▸ **Goal of the exercise**: Answer with the number of lines in the records that contain "FRACTAL" and with nothing else.

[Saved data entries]
Content starts

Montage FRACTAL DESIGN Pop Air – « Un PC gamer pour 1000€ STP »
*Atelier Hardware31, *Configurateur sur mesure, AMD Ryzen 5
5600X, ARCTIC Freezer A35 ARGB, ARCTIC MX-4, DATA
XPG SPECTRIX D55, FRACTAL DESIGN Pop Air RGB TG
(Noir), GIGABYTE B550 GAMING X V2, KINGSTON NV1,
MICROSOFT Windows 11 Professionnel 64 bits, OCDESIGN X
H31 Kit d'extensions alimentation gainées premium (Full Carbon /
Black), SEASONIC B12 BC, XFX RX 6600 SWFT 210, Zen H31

Content ends

▸ **Task result**: 2